I have a question about the DFT that is used
in OFDM and DMT. Emerging standards such as
VDSL, DVB and Powerline allow transfrom  sizes
which can be as large as N = 1024, 2048 or 4096.

Associated with this there is the problem of large
peak to average ratio, clipping and non-linearities
at the power amplifier. But there are methods to
reduce these effects (see Tellado and Cioffi).

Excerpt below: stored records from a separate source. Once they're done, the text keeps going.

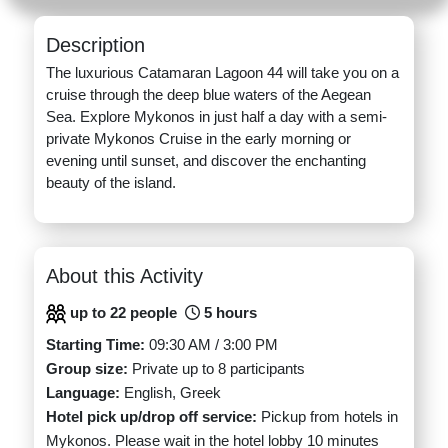
Description
The luxurious Catamaran Lagoon 44 will take you on a
cruise through the deep blue waters of the Aegean
Sea. Explore Mykonos in just half a day with a semi-
private Mykonos Cruise in the early morning or
evening until sunset, and discover the enchanting
beauty of the island.
About this Activity
up to 22 people
5 hours
Starting Time:
09:30 AM / 3:00 PM
Group size:
Private up to 8 participants
Language:
English, Greek
Hotel pick up/drop off service:
Pickup from hotels in
Mykonos. Please wait in the hotel lobby 10 minutes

My question is more about the FFT itself. An
N-point FFT usually has log2(N) stages of computation.
At each stage an extra bit of resolution is needed
to fully capture signal dynamic range at the output
of that stage. Does this not make it prohibitively
expensive to have a large FFT?

Example, suppose we have a DMT receiver with a ten bit
analog to digital converter. The ADC output is fed to an
FFT of N = 4096. Since log2(N)=12, the FFT output will
have 22 bits, which is very large. Is it acceptable to do truncation
here? I imagine clipping would be no problem at the receiver,
because the expected values are the known transmit constellation
points.

Suppose we consider the transmitter of the above system.
Modern bit-loading schemes allow up to 10 bits per each
sub-carrier use. So if we have a ten-bit input to the FFT we
will have a 22-bit output of an FFT with 4096. This time clipping will
definitely cause problems, but as mentioned above there are means to
correct this. But do we really need the full 22 bits of resolution?
Is truncation acceptable at this stage?

Cheers
Porterboy